Les vacances. Moment entre-deux. Rup­ture du rythme absurde du reste de la l’année. Depuis quelques années les vacances doivent être aussi réus­sies qu’une car­rière de ban­quier. On suit le par­cours du guide et on prend des pho­tos à chaque arrêt.

Mais pour­quoi les autres semblent-ils s’amuser tou­jours mieux que nous ? Il sont beaux, plus bron­zer, ont plus d’amis sont-ils idiots ? Sommes-nous défi­ni­ti­ve­ment des per­dants de la vie ? Les vacances le temps de tous les pos­sibles qui révèle tous les impossibles.

Les vacances sont trop longues et trop courtes. On a le temps de rien et on ne cesse pour­tant de s’ennuyer. Quel récit fera-t-on à notre retour ? Pour les copains, les col­lèges, pour nous-mêmes ?

Et puis, même à plu­sieurs on s’ennuie. Il n’y a pas de gar­çon cette année. Il n’y a pas de fille cette année. L’année der­nière, ils étaient là, mais on était trop jeune, pas tout à fait la bonne semaine, dans le bon groupe, trop timide… Et l’année pro­chaine ? L’année pro­chaine est à l’éternité. L’année pro­chaine n’existe pas. Alors on dit que cette année c’est raté et qu’est-ce qu’il en restera ?

Les parents bossent et l’on doit les attendre. Seul. Chez une grand-mère, un oncle, la voi­sine, en colo… De toute manière on n’échappe pas au monde des adultes et à leur vision des vacances.

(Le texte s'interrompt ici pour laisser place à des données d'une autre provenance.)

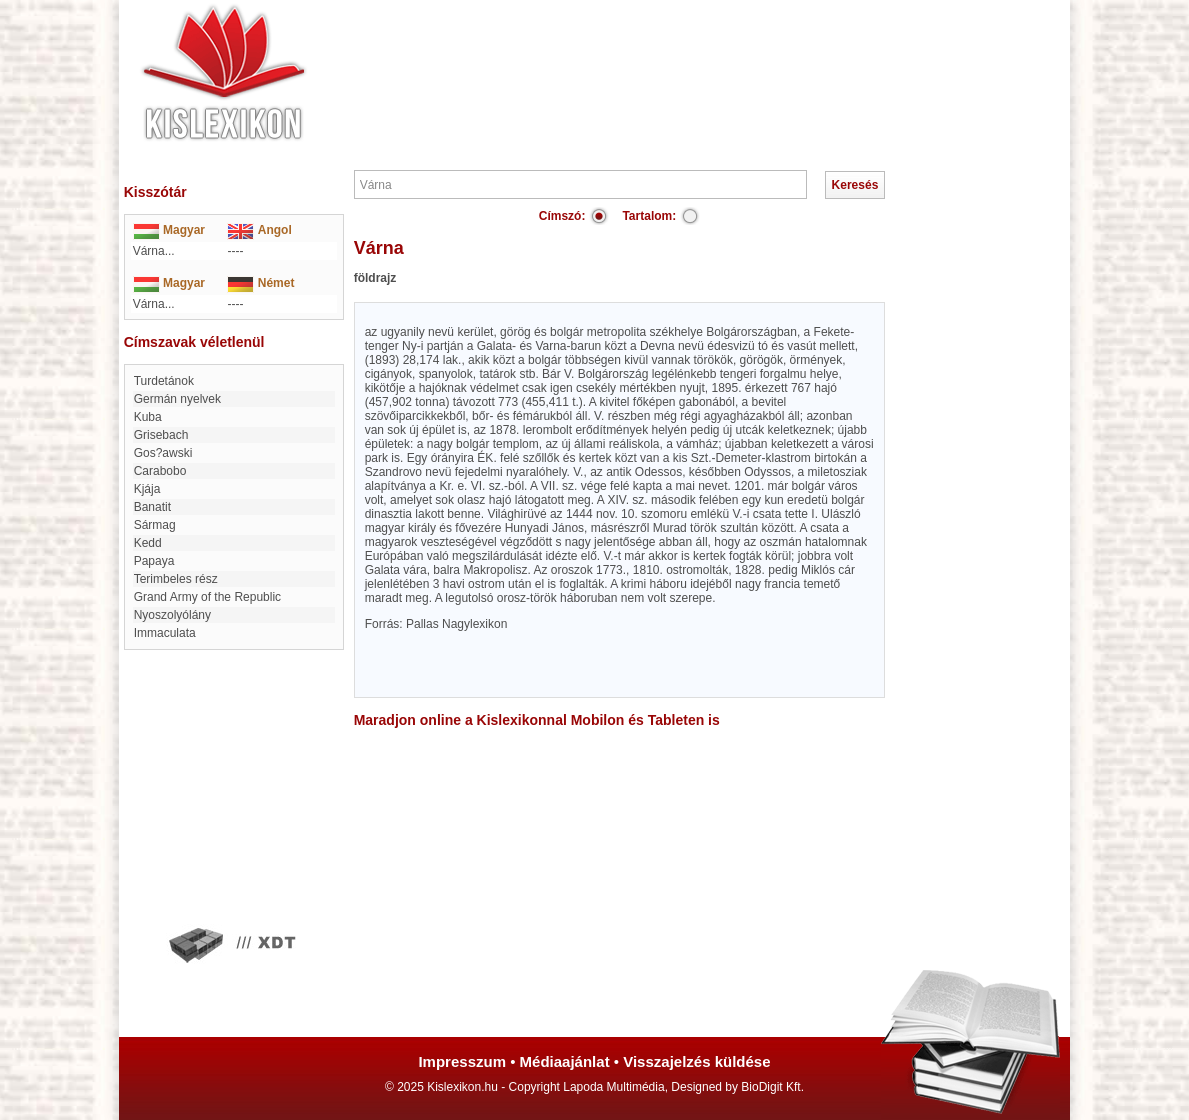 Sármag (155, 525)
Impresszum (462, 1061)
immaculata (165, 633)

On n’a pas d’argent de poche. On ne pourra pas se prendre une gaufre… et on regar­dera les autres man­ger leur glace.

Et un jour on est vieux… Qu’est-ce qui a bien pu se pas­ser pen­dant tout ce temps ? Com­ment a-t-il pu pas­ser si vite ? On se sou­vient des moments d’ennui et on se met à les aimer parce que de toute manière il ne reste plus que ça. Du temps dila­pidé, parti en fumé, gâché par soi-même et par la société tou­jours cou­pable de sus­ci­ter des rêves qui ne sont pas les nôtres.